Hopefully Suu Kyi’s China visit will show positive attitude toward Myitsone dam

By Hu Weijia Source:Global Times Published: 2016/8/15 0:23:40

It seems the China-funded Myitsone dam, a symbolic project for Sino-Myanmar cooperation that was suspended in 2011, is coming to a turning point ahead of Myanmar's State Counselor Aung San Suu Kyi's China visit. Media reports over the weekend announced that Myanmar had set up a committee to review hydropower station projects in the country's Kachin state, including the long-suspended Myitsone dam.

This move is widely viewed as a signal that the project will resume and is believed to be indicative of the new administration's attitude toward Sino-Myanmar economic ties and toward the geopolitical rivalry between the West and China in Southeast Asia. More good news is expected during Suu Kyi's upcoming trip as the new administration may eventually begin touching upon the most sensitive parts of bilateral economic ties, but it may be not realistic that the long standing issue of Myitsone dam will be entirely resolved during Suu Kyi's visit.

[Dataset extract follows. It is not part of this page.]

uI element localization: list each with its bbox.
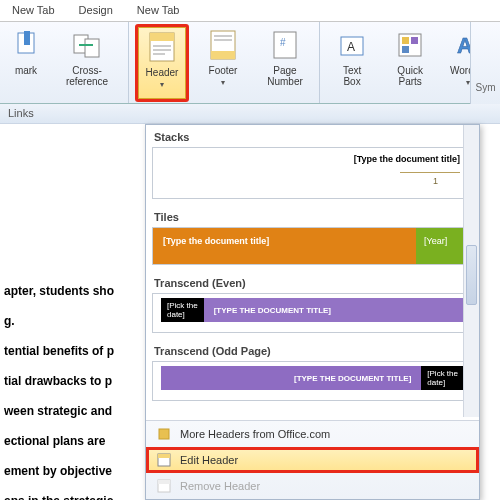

Diversified opinions over the construction of the Myitsone dam have been expressed by different groups in Myanmar, including the new government, local armed forces, non-governmental organizations and local residents. Although the government has offered an olive branch to China and may hope to restart the long-suspended Myitsone project, it will not be smooth sailing if Chinese investors can not win support from a wide range of political and public groups.

The Myitsone project is located in Kachin state where the Kachin Independence Army (KIA) wields great influence. Factoring in a complex local political environment, China can not simply deal with the government, but has to respect local political powers and earnestly listen to public opinions over the project.

Currently China has  an opportunity in gaining wider support as the Southeast Asian country urgently needs hydropower projects to meet the increasing power demands as the new administration works to restart the nation's economic engine. According to media reports, some officials are urging the public to support hydropower projects in Myanmar, where less than one-third of the population has access to electricity.

According to media reports, Myanmar would get 10 percent of the electricity produced by the Myitsone dam for free if it is put into operation.

Hopefully, Suu Kyi, who enjoys an almost divine status among some Myanmese people, will show a positive attitude toward the project during her upcoming visit to China and ease any lingering vigilance against the China-funded hydropower project by the local population.